## WORK TO BE COMPLETED
When you reach the listing, restate it word for word, leaving nothing out.

## PROVIDED INFORMATION

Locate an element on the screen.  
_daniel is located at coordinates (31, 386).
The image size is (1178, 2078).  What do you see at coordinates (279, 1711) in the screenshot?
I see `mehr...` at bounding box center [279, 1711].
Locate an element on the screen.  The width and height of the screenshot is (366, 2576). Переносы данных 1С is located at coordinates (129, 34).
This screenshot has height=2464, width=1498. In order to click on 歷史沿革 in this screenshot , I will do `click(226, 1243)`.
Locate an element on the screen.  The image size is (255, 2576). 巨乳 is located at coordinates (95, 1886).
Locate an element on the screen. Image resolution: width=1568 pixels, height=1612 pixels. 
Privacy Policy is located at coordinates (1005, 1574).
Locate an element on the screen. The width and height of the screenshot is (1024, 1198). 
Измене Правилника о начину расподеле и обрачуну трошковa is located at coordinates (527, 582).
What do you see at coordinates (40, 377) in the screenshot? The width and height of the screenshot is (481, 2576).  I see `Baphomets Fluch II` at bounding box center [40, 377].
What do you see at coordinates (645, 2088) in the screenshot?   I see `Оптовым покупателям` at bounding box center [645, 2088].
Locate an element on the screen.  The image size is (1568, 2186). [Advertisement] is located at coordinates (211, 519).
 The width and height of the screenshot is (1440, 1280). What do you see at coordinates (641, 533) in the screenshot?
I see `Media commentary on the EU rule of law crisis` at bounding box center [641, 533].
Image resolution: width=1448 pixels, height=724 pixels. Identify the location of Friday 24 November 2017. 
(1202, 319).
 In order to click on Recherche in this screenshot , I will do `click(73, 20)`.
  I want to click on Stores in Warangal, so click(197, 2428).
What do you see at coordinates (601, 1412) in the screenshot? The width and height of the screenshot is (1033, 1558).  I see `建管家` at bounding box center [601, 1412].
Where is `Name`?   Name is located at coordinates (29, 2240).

## SOLUTION BELOW
Locate an element on the screen.  
_daniel is located at coordinates (31, 386).
The image size is (1178, 2078).  What do you see at coordinates (279, 1711) in the screenshot?
I see `mehr...` at bounding box center [279, 1711].
Locate an element on the screen.  The width and height of the screenshot is (366, 2576). Переносы данных 1С is located at coordinates (129, 34).
This screenshot has height=2464, width=1498. In order to click on 歷史沿革 in this screenshot , I will do `click(226, 1243)`.
Locate an element on the screen.  The image size is (255, 2576). 巨乳 is located at coordinates (95, 1886).
Locate an element on the screen. Image resolution: width=1568 pixels, height=1612 pixels. 
Privacy Policy is located at coordinates (1005, 1574).
Locate an element on the screen. The width and height of the screenshot is (1024, 1198). 
Измене Правилника о начину расподеле и обрачуну трошковa is located at coordinates (527, 582).
What do you see at coordinates (40, 377) in the screenshot? The width and height of the screenshot is (481, 2576).  I see `Baphomets Fluch II` at bounding box center [40, 377].
What do you see at coordinates (645, 2088) in the screenshot?   I see `Оптовым покупателям` at bounding box center [645, 2088].
Locate an element on the screen.  The image size is (1568, 2186). [Advertisement] is located at coordinates (211, 519).
 The width and height of the screenshot is (1440, 1280). What do you see at coordinates (641, 533) in the screenshot?
I see `Media commentary on the EU rule of law crisis` at bounding box center [641, 533].
Image resolution: width=1448 pixels, height=724 pixels. Identify the location of Friday 24 November 2017. 
(1202, 319).
 In order to click on Recherche in this screenshot , I will do `click(73, 20)`.
  I want to click on Stores in Warangal, so click(197, 2428).
What do you see at coordinates (601, 1412) in the screenshot? The width and height of the screenshot is (1033, 1558).  I see `建管家` at bounding box center [601, 1412].
Where is `Name`?   Name is located at coordinates (29, 2240).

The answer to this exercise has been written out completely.